Wendel prêt à céder à la famille Bertarelli la totalité de sa participation dans Stallergènes

La société d’investissement compte réaliser une plus-value de 300 millions d’euros en vendant 46 % du capital, pour 59 euros par action
Antoine Duroyon

Wendel va se délester de Stallergènes. La holding cotée a reçu une offre ferme d’Ares Life Sciences pour l’ensemble de sa participation dans le laboratoire biopharmaceutique, soit 45,87% du capital et des droits de vote. Le président du directoire de Wendel s’est déclaré satisfait du prix proposé par la société d’investissement fondée et financée par la famille Bertarelli, à savoir 59 euros par action. Le titre Stallergènes a clôturé hier en hausse de 1,88% à 64,50 euros.
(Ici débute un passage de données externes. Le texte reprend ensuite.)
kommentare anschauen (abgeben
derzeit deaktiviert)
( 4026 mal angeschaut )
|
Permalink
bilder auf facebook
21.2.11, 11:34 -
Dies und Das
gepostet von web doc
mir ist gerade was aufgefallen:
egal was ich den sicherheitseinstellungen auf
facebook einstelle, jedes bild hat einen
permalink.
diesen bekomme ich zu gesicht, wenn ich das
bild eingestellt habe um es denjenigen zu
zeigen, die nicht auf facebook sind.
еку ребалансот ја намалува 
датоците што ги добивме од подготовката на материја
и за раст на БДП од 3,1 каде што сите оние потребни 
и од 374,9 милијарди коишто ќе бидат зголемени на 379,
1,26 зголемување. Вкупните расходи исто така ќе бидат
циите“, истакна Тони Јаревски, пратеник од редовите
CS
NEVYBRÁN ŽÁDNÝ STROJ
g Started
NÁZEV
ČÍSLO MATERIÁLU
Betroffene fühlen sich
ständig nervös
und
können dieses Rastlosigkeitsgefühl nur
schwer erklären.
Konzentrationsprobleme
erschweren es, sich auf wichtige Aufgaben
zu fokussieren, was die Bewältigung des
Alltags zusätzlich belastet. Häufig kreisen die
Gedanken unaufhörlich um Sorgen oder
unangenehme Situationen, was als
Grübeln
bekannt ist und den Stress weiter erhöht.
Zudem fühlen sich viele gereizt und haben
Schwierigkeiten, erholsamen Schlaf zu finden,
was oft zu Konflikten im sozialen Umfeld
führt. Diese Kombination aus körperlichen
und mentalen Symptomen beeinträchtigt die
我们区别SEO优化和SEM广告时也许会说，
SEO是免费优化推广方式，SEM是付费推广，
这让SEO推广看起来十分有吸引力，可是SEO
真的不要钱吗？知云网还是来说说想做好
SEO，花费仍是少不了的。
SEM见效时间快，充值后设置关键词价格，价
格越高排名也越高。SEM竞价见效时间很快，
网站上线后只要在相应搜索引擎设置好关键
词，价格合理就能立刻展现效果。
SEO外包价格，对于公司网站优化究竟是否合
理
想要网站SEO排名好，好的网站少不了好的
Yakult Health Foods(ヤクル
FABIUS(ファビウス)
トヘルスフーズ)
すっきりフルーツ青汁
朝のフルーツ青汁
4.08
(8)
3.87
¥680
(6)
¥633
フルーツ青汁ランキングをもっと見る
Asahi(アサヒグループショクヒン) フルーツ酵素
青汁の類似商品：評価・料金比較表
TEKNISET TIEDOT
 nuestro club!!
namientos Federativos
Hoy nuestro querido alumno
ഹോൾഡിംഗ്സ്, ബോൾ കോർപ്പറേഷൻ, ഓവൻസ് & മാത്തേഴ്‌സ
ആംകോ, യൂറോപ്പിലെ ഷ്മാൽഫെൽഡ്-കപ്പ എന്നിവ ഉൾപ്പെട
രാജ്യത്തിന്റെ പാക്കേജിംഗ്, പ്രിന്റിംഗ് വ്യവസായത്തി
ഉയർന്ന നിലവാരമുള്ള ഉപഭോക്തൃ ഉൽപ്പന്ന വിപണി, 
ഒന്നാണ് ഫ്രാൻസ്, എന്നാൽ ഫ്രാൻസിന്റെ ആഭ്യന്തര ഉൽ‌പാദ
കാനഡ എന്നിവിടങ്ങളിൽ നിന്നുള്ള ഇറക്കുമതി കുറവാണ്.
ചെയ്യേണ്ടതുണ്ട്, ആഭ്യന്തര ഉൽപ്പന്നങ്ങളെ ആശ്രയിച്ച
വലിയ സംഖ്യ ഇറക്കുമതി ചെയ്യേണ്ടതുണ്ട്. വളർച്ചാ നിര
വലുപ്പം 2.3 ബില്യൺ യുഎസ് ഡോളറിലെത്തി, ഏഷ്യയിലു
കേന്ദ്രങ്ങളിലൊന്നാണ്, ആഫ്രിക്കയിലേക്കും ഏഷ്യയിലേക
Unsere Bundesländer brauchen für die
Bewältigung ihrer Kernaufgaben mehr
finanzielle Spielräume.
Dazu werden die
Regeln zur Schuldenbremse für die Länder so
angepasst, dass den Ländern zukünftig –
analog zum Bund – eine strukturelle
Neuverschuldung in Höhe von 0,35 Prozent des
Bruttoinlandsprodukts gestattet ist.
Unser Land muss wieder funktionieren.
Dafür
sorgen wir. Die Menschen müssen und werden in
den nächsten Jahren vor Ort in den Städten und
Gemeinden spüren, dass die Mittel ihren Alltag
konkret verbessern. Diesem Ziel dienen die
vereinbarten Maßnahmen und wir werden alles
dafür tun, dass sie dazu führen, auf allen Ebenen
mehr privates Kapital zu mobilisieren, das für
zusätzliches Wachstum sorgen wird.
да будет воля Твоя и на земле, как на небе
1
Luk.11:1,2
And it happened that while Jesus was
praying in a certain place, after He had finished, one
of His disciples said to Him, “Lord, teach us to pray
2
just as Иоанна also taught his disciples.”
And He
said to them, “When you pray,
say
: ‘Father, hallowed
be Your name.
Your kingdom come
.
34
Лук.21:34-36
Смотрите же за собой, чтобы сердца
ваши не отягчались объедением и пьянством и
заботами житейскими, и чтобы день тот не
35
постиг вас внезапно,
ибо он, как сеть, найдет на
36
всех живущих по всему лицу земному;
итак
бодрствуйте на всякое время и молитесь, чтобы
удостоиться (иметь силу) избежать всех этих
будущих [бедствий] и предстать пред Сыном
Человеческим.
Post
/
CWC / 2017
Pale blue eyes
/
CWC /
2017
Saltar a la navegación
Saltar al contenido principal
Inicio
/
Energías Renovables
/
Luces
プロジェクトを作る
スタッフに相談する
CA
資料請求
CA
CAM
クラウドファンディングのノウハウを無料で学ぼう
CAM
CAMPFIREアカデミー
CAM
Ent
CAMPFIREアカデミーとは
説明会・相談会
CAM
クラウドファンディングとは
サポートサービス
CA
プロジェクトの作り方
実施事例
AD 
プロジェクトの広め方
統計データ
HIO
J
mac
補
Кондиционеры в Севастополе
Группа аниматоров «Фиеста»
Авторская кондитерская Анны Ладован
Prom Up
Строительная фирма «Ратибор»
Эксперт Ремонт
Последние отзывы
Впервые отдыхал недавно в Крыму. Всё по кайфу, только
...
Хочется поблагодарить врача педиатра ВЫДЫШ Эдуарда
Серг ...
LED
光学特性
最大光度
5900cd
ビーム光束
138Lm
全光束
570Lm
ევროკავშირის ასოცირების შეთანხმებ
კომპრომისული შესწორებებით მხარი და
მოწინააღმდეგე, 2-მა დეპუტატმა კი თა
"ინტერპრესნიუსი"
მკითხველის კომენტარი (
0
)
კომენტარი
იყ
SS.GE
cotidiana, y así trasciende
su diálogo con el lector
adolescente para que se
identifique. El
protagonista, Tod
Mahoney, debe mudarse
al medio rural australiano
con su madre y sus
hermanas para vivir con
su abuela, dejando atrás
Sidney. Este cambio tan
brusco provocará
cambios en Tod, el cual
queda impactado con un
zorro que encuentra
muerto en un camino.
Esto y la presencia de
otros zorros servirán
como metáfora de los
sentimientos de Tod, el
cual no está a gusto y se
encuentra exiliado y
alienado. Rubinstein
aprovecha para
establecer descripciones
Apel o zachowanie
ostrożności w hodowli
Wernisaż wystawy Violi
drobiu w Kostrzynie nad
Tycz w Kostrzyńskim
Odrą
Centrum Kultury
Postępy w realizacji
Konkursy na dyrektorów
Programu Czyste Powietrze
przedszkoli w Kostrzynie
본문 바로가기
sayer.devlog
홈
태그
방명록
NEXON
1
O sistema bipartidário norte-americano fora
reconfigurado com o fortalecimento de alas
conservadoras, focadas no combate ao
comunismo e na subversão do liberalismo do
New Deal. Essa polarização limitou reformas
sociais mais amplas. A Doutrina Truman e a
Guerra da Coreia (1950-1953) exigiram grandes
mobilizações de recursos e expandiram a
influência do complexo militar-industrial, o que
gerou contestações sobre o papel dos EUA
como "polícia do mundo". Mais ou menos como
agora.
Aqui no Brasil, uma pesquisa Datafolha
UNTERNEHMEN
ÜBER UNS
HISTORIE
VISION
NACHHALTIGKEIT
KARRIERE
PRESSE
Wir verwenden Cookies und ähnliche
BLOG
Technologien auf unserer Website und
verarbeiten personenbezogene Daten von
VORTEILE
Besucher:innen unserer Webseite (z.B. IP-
Ares Life Sciences lancera ensuite une offre sur le solde des actions en circulation, au même prix. «Ares Life Sciences est le meilleur actionnaire pour un développement américain», a commenté Frédéric Lemoine lors d’une conférence téléphonique, en référence notamment au projet de commercialisation outre-Atlantique d’Oralair, un comprimé d’immunothérapie aux pollens de graminées. Wendel, par l’intermédiaire de sa filiale Oranje-Nassau, et Ares Life Sciences sont entrés dans une période d’exclusivité en vue de finaliser la transaction.

L’opération annoncée hier soir, qui représente un produit de cession de 358,8 millions d’euros, vient clôturer une relation de près de 17 ans hautement fructueuse. En 1994, Wendel prend le contrôle pour 9,1 millions d’euros d’une société qui ne réalise encore que 20 millions d’euros de chiffre d’affaires (contre 193 millions en 2009 pour un bénéfice net de 22 millions). La holding réinvestit ensuite 2,6 millions d’euros dans les années qui suivent. Lorsque Stallergènes entre en Bourse en 1999, Wendel retire 34,6 millions d’euros de l’opération, puis 19,3 millions d’euros sous forme de dividendes par la suite.

Au bout du compte : la holding entend réaliser 35 fois son investissement, dégager une plus-value d’environ 300 millions d’euros et un taux de rendement interne de 40% par an. «L’important est de réaliser cette plus-value et de le faire en assurant la pérennité du projet industriel», a justifié Frédéric Lemoine, rappelant le succès de la famille Bertarelli avec Serono.

Après l’opération sur Legrand au mois de septembre et dans l’hypothèse de dividendes éventuels à retirer de la cotation de Saint-Gobain Conditionnement, la holding notée «BB-» par Standard & Poor’s, continue à saisir les opportunités dans la perspective d’un allégement de sa dette. A l’issue de la cession des titres Legrand, la dette nette atteignait 4,9 milliards d’euros.